[Start of section]

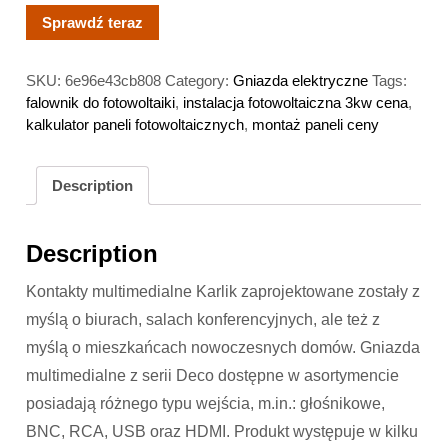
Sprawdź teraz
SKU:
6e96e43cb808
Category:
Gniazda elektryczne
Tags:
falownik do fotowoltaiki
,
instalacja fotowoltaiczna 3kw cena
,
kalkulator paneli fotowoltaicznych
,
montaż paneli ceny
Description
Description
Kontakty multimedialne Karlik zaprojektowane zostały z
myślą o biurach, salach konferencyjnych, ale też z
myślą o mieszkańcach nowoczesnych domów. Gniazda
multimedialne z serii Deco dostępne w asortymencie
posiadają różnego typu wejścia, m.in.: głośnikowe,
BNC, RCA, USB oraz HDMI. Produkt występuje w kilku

[End of section]
[Start of section]

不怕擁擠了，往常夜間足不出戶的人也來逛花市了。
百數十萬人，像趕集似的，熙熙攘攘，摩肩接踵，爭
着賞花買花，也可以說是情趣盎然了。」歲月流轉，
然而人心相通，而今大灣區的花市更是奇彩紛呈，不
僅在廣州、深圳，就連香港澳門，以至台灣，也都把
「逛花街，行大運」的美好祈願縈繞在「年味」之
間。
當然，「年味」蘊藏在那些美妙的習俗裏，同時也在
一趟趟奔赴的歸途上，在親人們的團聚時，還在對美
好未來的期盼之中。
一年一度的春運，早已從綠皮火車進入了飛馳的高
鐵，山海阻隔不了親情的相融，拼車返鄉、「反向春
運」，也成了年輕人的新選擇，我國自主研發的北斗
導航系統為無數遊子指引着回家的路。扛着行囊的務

[End of section]

Each line of the entries where the string "multimedialne" occurs should be shown.

Kontakty multimedialne Karlik zaprojektowane zostały z
multimedialne z serii Deco dostępne w asortymencie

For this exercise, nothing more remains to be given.